The Great Alone

(Critical Survey of Contemporary Fiction)

Janet Dailey is one of the most prolific and best-selling contemporary romance authors. In THE GREAT ALONE, she expands her scope to the epic novel. Beginning in 1742, with the arrival of Russian fur traders and explorers in the Aleutian Islands, Dailey chronicles the history of Alaska. The story is personalized since it follows the lives of Russian Luka Kharkov, his Aleut concubine, Winter Swan, and their descendants.

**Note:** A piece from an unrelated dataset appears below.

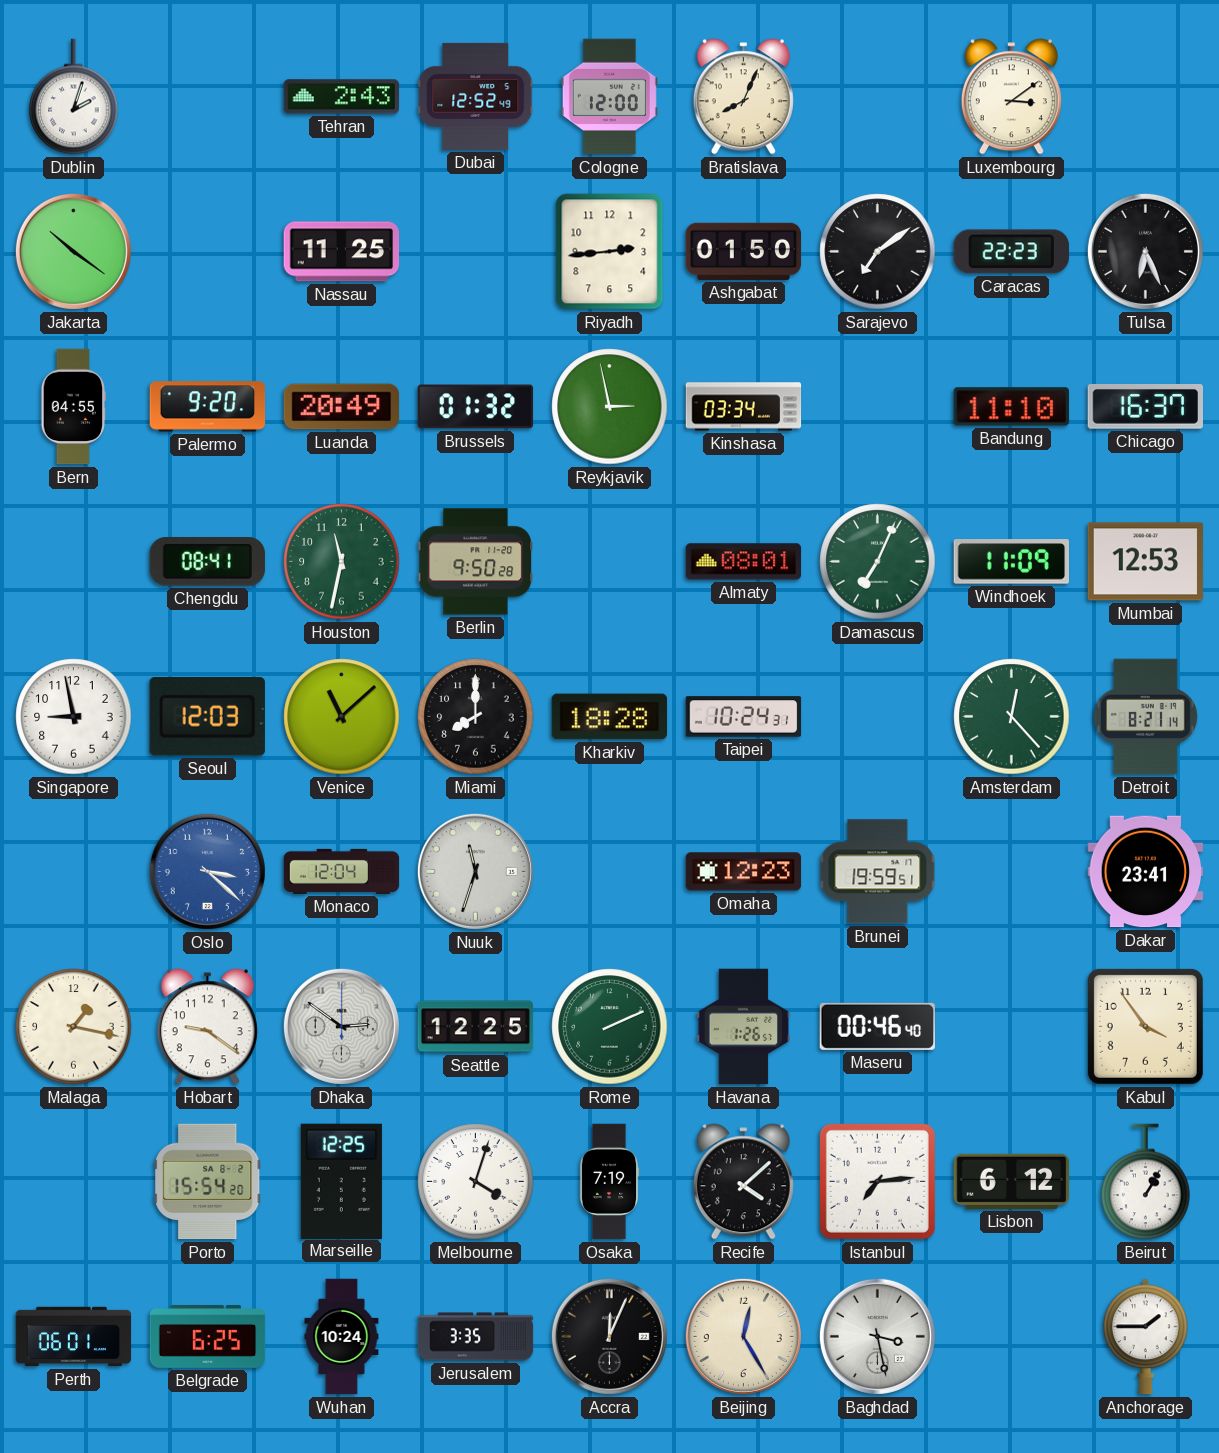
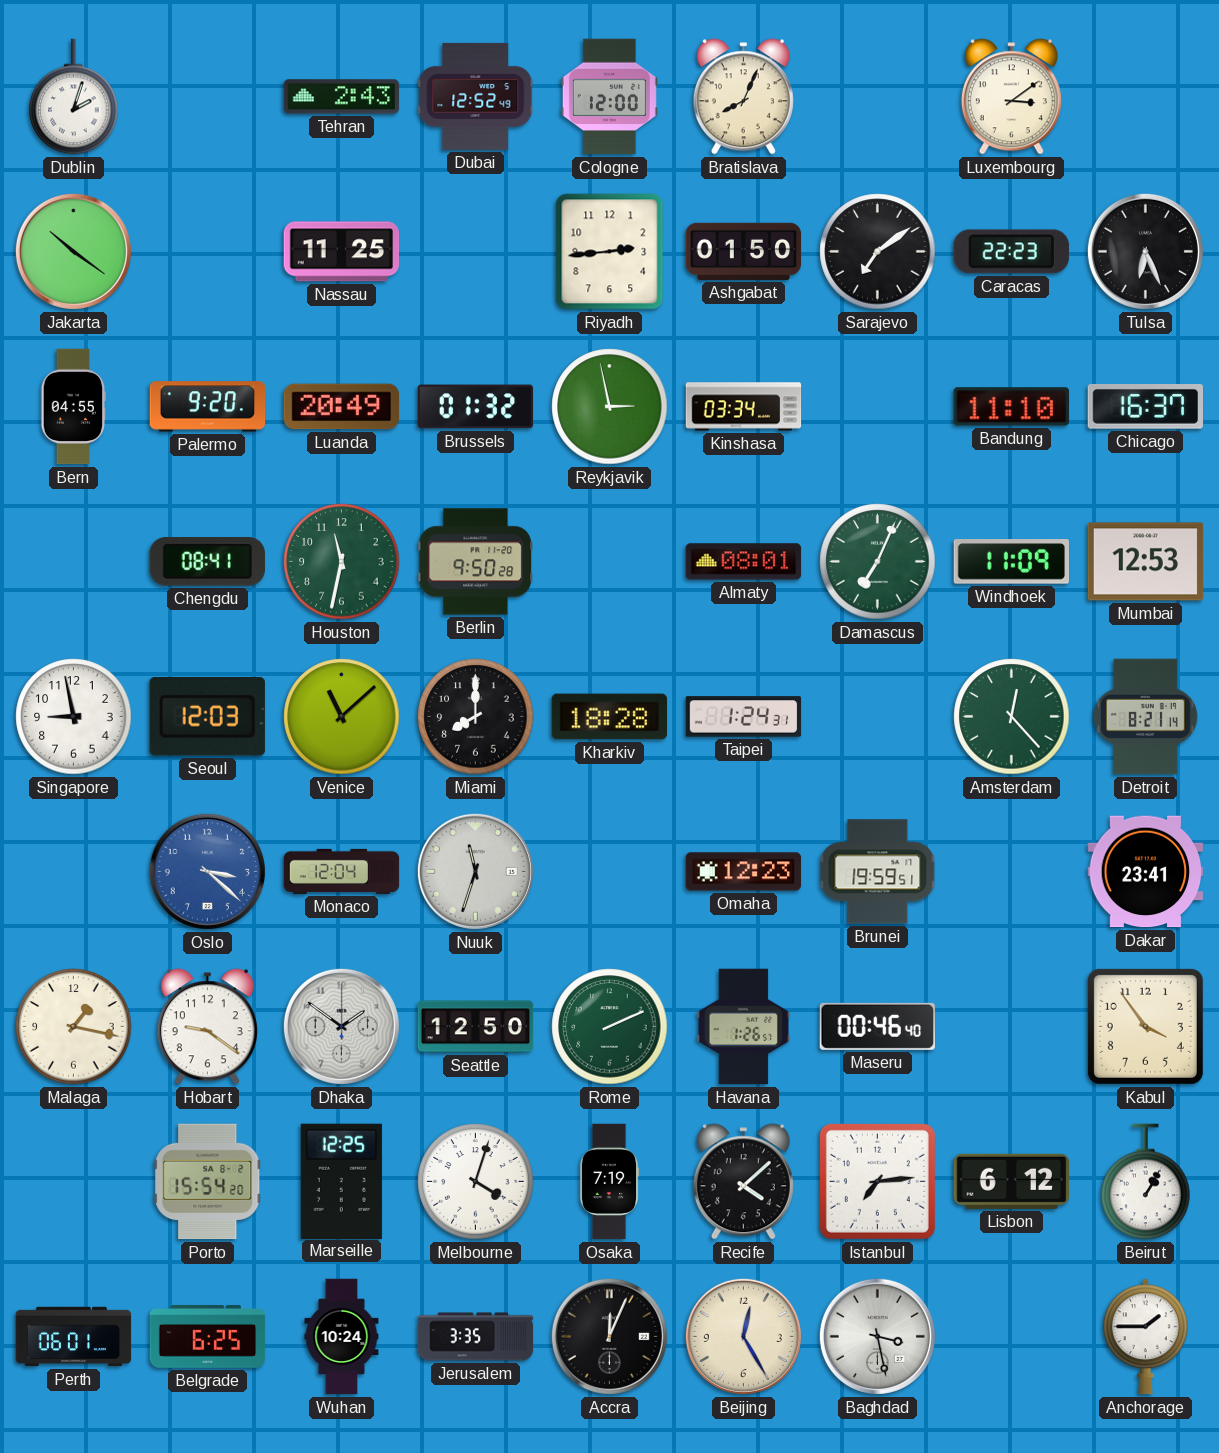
Taipei: 10:24 -> 1:24
Dhaka: 2:51 -> 1:51
Seattle: 12:25 -> 12:50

As these people move across the Aleutians and on to mainland Alaska, the reader experiences the pioneering efforts that were necessary to colonize such a vast territory. The Tarakanovs, Blackwoods, and Coles (Kharkov’s descendants) themselves reflect the ethnic and cultural diversity of Alaska’s inhabitants: Russian, Aleut, Tlingit, Eskimo, Scandinavian, and American. Dailey successfully shows the initial acceptance of different races, the change to cruel intolerance, and the eventual shift to legislated integration.

She also tells of the greed that has accompanied the different waves of colonists. The land has long been plundered of its rich natural resources, and as new riches have been discovered, new spoilers have arrived to capitalize on the bounty. Dailey uses a recurring phrase, “they always leave,” to illustrate this process of using and then abandoning the land and its people.

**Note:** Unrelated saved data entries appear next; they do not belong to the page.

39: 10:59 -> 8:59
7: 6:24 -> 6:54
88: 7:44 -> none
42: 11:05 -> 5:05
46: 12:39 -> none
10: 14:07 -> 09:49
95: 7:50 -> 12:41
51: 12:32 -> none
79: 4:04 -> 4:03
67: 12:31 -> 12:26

Although elements of a typical romance are present, this is not a conventional formula novel. Dailey’s concern here is to illustrate how great hardship and endurance have shaped a fiercely independent, self-sufficient population that is capable of standing alone and rebounding from personal and natural disasters. The characters do not have easy answers and happy endings, but the reader will feel a sense of victory at the triumph of human spirit. For many readers, THE GREAT ALONE also will open little-known chapters of American history and dispel some persistent myths about the largely unfamiliar forty-ninth state.